The point is not to find a perfect area, but a coherent one that reflects actual customer behaviour. That means making the transport mode, travel-time assumption, commercial density and nature of comparable outlets explicit.
- state the transport mode used
- document the travel-time assumption
- justify the competitors included in the area
Building a defendable perimeter
A robust method starts from the target outlet or the acquirer-target pair and then generates a consistent catchment area. Isochrones are often more realistic than a radius because they model actual access time rather than theoretical distance.
But the geographic tool alone is not enough. Once the area is defined, it still has to be checked against the market under review: grocery, DIY, garden retail or another segment. Not every nearby outlet is competitively relevant from a demand-side perspective.

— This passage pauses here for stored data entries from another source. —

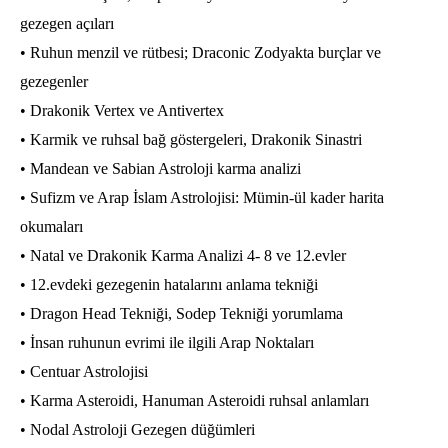
gezegen açıları
• Ruhun menzil ve rütbesi; Draconic Zodyakta burçlar ve
gezegenler
• Drakonik Vertex ve Antivertex
• Karmik ve ruhsal bağ göstergeleri, Drakonik Sinastri
• Mandean ve Sabian Astroloji karma analizi
• Sufizm ve Arap İslam Astrolojisi: Mümin-ül kader harita
okumaları
• Natal ve Drakonik Karma Analizi 4- 8 ve 12.evler
• 12.evdeki gezegenin hatalarını anlama tekniği
• Dragon Head Tekniği, Sodep Tekniği yorumlama
• İnsan ruhunun evrimi ile ilgili Arap Noktaları
• Centuar Astrolojisi
• Karma Asteroidi, Hanuman Asteroidi ruhsal anlamları
• Nodal Astroloji Gezegen düğümleri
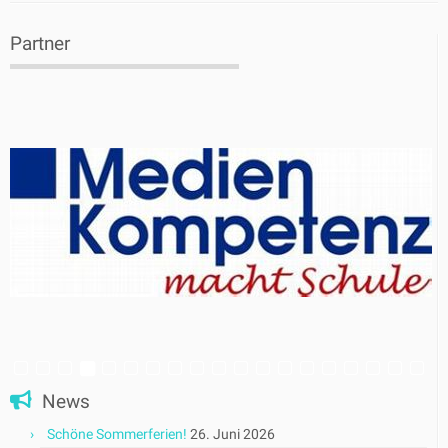
Partner
News
Schöne Sommerferien!
26. Juni 2026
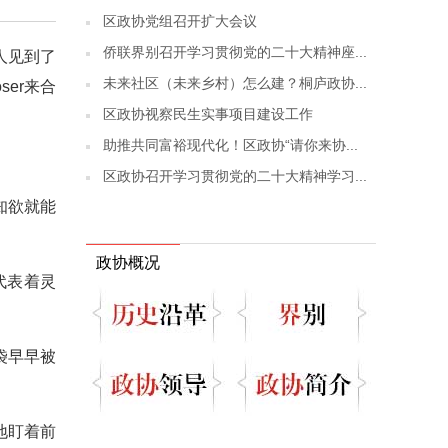
区政协党组召开扩大会议
侨联界别召开学习贯彻党的二十大精神座...
人见到了
未来社区（未来乡村）怎么建？桐庐政协...
er来合
区政协视察民生实事项目建设工作
助推共同富裕现代化！区政协“请你来协...
区政协召开学习贯彻党的二十大精神学习...
知欲就能
政协概况
代表着灵
袋早早被
地盯着前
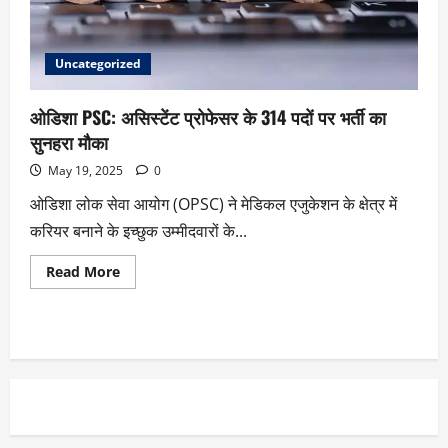
Uncategorized
ओडिशा PSC: असिस्टेंट प्रोफेसर के 314 पदों पर भर्ती का
सुनहरा मौका
May 19, 2025
0
ओडिशा लोक सेवा आयोग (OPSC) ने मेडिकल एजुकेशन के क्षेत्र में
करियर बनाने के इच्छुक उम्मीदवारों के...
Read More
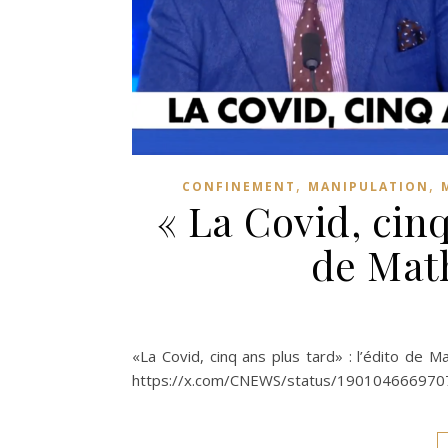
,
,
CONFINEMENT
MANIPULATION
« La Covid, cinq
de Mat
«La Covid, cinq ans plus tard» : l’édito de M
https://x.com/CNEWS/status/19010466697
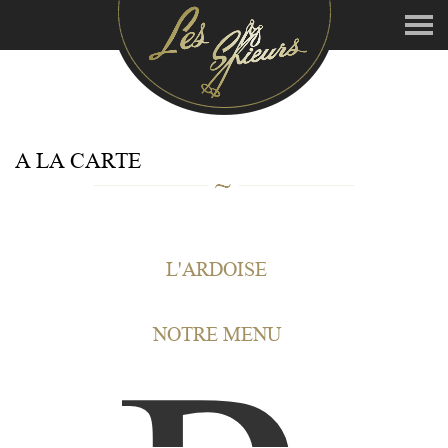
A LA CARTE
L'ARDOISE
NOTRE MENU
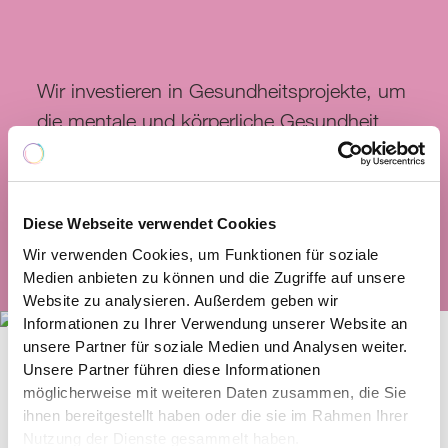
Wir investieren in Gesundheitsprojekte, um
die mentale und körperliche Gesundheit
von Menschen zu stärken und sie für eine
gesundheitsfördernde Lebensweise zu
sensibilisieren.
Diese Webseite verwendet Cookies
Wir verwenden Cookies, um Funktionen für soziale
Mehr
Medien anbieten zu können und die Zugriffe auf unsere
Website zu analysieren. Außerdem geben wir
Informationen zu Ihrer Verwendung unserer Website an
unsere Partner für soziale Medien und Analysen weiter.
Unsere Partner führen diese Informationen
möglicherweise mit weiteren Daten zusammen, die Sie
ihnen bereitgestellt haben oder die sie im Rahmen Ihrer
Nutzung der Dienste gesammelt haben.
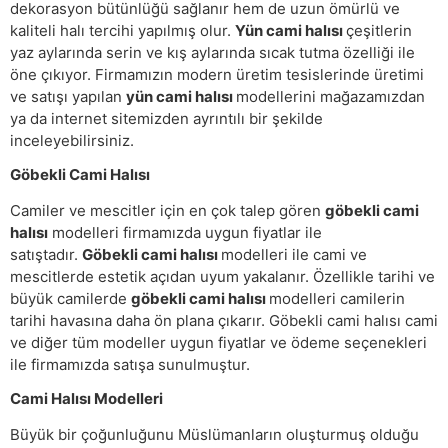
dekorasyon bütünlüğü sağlanır hem de uzun ömürlü ve
kaliteli halı tercihi yapılmış olur.
Yün cami halısı
çeşitlerin
yaz aylarında serin ve kış aylarında sıcak tutma özelliği ile
öne çıkıyor. Firmamızın modern üretim tesislerinde üretimi
ve satışı yapılan
yün cami halısı
modellerini mağazamızdan
ya da internet sitemizden ayrıntılı bir şekilde
inceleyebilirsiniz.
Göbekli Cami Halısı
Camiler ve mescitler için en çok talep gören
göbekli cami
halısı
modelleri firmamızda uygun fiyatlar ile
satıştadır.
Göbekli cami halısı
modelleri ile cami ve
mescitlerde estetik açıdan uyum yakalanır. Özellikle tarihi ve
büyük camilerde
göbekli cami halısı
modelleri camilerin
tarihi havasına daha ön plana çıkarır. Göbekli cami halısı cami
ve diğer tüm modeller uygun fiyatlar ve ödeme seçenekleri
ile firmamızda satışa sunulmuştur.
Cami Halısı Modelleri
Büyük bir çoğunluğunu Müslümanların oluşturmuş olduğu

Choosing the right competitors
The calculation becomes fragile as soon as overly heterogeneous formats are mixed. A convenience store, a hypermarket and a specialist retailer may be geographically close without exerting the same competitive pressure. Competitor selection therefore has to stay economic, not merely geographic.
This is also where traceability matters most. If a competitor is excluded, grouped or reclassified, the reasoning should remain visible. Clean methodology is more valuable than exhaustive but poorly curated data.
- group banners when it makes economic sense
- remove duplicates and geographic false positives
- document sensitive methodological exclusions
Making the output useful for decision-making
A useful local market share is more than a percentage. It should make before-and-after logic visible, highlight the combined share and isolate the target contribution. Without that structure, the number remains descriptive but not very actionable.
The best output combines a map, a calculation table and visible assumptions. That is what makes the result easy to share internally, understandable for clients and easier to defend in a filing or pre-notification context.